Question

A taxi driver noted reading on the odometer fitted in the vehicle as 1052 km when he started the journey. After a 30 minutes drive, he noted that the odometer reading was 1088 km. What is the average speed of the taxi?
A. \[20\,m{s^{ - 1}}\]
B. \[25\,m{s^{ - 1}}\]
C. \[30\,m{s^{ - 1}}\]
D. \[40\,m{s^{ - 1}}\]

Answer 1

Hint: Use the formula for average velocity of the particle.
Convert the units of distance and time in S.I. unit.
\[{v_{avg}} = \dfrac{{{x_2} - {x_1}}}{{\Delta t}}\]
Here, \[{x_2}\] is the final position of the particle, \[{x_1}\] is the initial position of the particle and \[\Delta t\] is the time taken by the particle for the journey.

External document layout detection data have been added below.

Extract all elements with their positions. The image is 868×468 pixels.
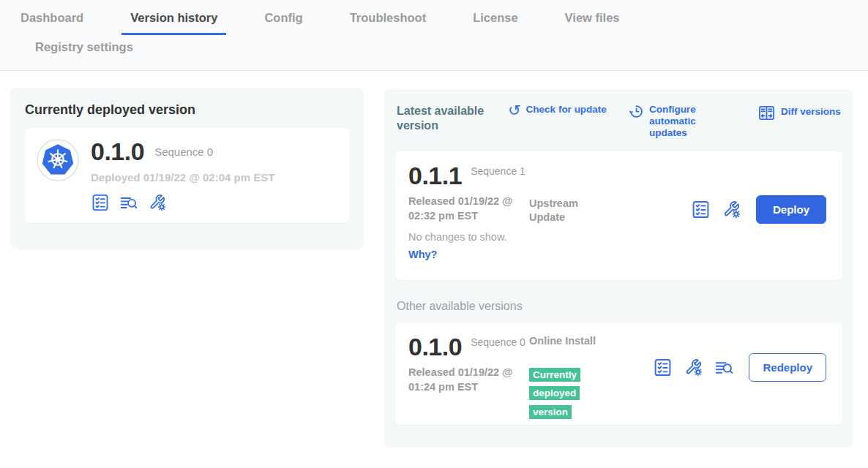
- latest-version-number: 0.1.1: [408, 163, 462, 189]
- currently-deployed-title: Currently deployed version: [25, 102, 349, 118]
- currently-deployed-card: Currently deployed version: [10, 88, 364, 249]
- tab-view-files[interactable]: View files: [556, 11, 629, 35]
- config-icon[interactable]: [684, 358, 703, 377]
- admin-console-page: Dashboard Version history Config Trouble…: [0, 0, 868, 468]
- tab-license[interactable]: License: [464, 11, 526, 35]
- config-icon[interactable]: [722, 200, 741, 219]
- deployed-timestamp: Deployed 01/19/22 @ 02:04 pm EST: [91, 171, 274, 184]
- why-link[interactable]: Why?: [408, 249, 829, 260]
- tab-config[interactable]: Config: [255, 11, 311, 35]
- deployed-actions: [91, 193, 274, 212]
- deploy-button[interactable]: Deploy: [756, 195, 826, 224]
- latest-version-header: Latest available version ↺ Check for upd…: [397, 104, 841, 140]
- kubernetes-app-icon: [37, 139, 79, 181]
- configure-automatic-updates-link[interactable]: Configure automatic updates: [629, 104, 736, 140]
- deployed-version-info: 0.1.0 Sequence 0 Deployed 01/19/22 @ 02:…: [91, 139, 274, 212]
- preflight-checks-icon[interactable]: [691, 200, 711, 219]
- other-card-actions: Redeploy: [653, 353, 826, 382]
- other-released-timestamp: Released 01/19/22 @ 01:24 pm EST: [408, 366, 527, 394]
- latest-version-title: Latest available version: [397, 104, 508, 133]
- schedule-update-icon: [629, 104, 644, 122]
- no-changes-text: No changes to show.: [408, 231, 829, 243]
- tab-troubleshoot[interactable]: Troubleshoot: [341, 11, 435, 35]
- nav-row-1: Dashboard Version history Config Trouble…: [0, 0, 868, 35]
- latest-version-card: 0.1.1 Sequence 1 Released 01/19/22 @ 02:…: [395, 151, 842, 280]
- refresh-icon: ↺: [508, 104, 521, 117]
- preflight-checks-icon[interactable]: [653, 358, 673, 377]
- deployed-version-card: 0.1.0 Sequence 0 Deployed 01/19/22 @ 02:…: [25, 128, 349, 223]
- check-for-update-label: Check for update: [526, 104, 607, 116]
- preflight-checks-icon[interactable]: [91, 193, 110, 212]
- other-versions-title: Other available versions: [397, 300, 841, 313]
- latest-sequence-label: Sequence 1: [471, 165, 526, 178]
- main-nav: Dashboard Version history Config Trouble…: [0, 0, 868, 71]
- redeploy-button[interactable]: Redeploy: [749, 353, 826, 382]
- currently-deployed-badge-label: Currently deployed version: [529, 368, 580, 419]
- deploy-logs-icon[interactable]: [714, 358, 734, 377]
- config-icon[interactable]: [148, 193, 167, 212]
- other-sequence-label: Sequence 0: [471, 336, 526, 349]
- configure-automatic-updates-label: Configure automatic updates: [649, 104, 736, 140]
- nav-row-2: Registry settings: [0, 35, 868, 64]
- tab-registry-settings[interactable]: Registry settings: [26, 40, 142, 64]
- diff-icon: [757, 104, 776, 125]
- tab-dashboard[interactable]: Dashboard: [12, 11, 92, 35]
- currently-deployed-badge: Currently deployed version: [529, 365, 589, 421]
- deploy-logs-icon[interactable]: [119, 193, 138, 212]
- other-version-number: 0.1.0: [408, 334, 462, 361]
- diff-versions-label: Diff versions: [781, 106, 841, 118]
- other-version-card: 0.1.0 Sequence 0 Released 01/19/22 @ 01:…: [395, 322, 842, 425]
- deployed-version-number: 0.1.0: [91, 139, 144, 164]
- version-history-panel: Latest available version ↺ Check for upd…: [384, 89, 853, 448]
- other-version-source: Online Install: [529, 334, 599, 349]
- latest-version-source: Upstream Update: [529, 197, 599, 225]
- diff-versions-link[interactable]: Diff versions: [757, 104, 841, 125]
- header-actions: ↺ Check for update Configure automatic u…: [508, 104, 841, 140]
- check-for-update-link[interactable]: ↺ Check for update: [508, 104, 607, 117]
- latest-card-actions: Deploy: [691, 195, 826, 224]
- latest-released-timestamp: Released 01/19/22 @ 02:32 pm EST: [408, 195, 527, 223]
- tab-version-history[interactable]: Version history: [121, 11, 226, 35]
- deployed-sequence-label: Sequence 0: [154, 145, 213, 159]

Complete step by step answer:
We know, the average speed of the taxi is,
\[{v_{avg}} = \dfrac{{{x_2} - {x_1}}}{{\Delta t}}\]
Here, \[{x_2}\] is the final position of the taxi, \[{x_1}\] is the initial position of the taxi and \[\Delta t\] is the time taken by the taxi for the journey.
Substitute 1088 km for \[{x_2}\], 1052 km for \[{x_1}\] and 30 min for \[\Delta t\] in the above equation.
\[{v_{avg}} = \dfrac{{1088\,km - 1052\,km}}{{\left( {30\,\min } \right)\left( {\dfrac{{60\,\operatorname{s} }}{{1\,\min }}} \right)}}\]
\[ \Rightarrow {v_{avg}} = \dfrac{{\left( {36\,km} \right)\left( {\dfrac{{1000\,m}}{{1\,km}}} \right)}}{{1800\,\operatorname{s} }}\]
\[ \Rightarrow {v_{avg}} = \dfrac{{36000\,m}}{{1800\,\operatorname{s} }}\]
\[\therefore {v_{avg}} = 20\,m{s^{ - 1}}\]

So, the correct answer is “Option A”.

Additional Information:
The difference between average velocity and instantaneous velocity of the body is the instantaneous velocity is the speed of particle at certain instant of time and the average velocity is the average of velocity in the whole journey of the particle.

Note:
In the given question, the unit of displacement is given in kilometers and the unit of time is given in minutes.
Therefore, convert all the units in S.I. units.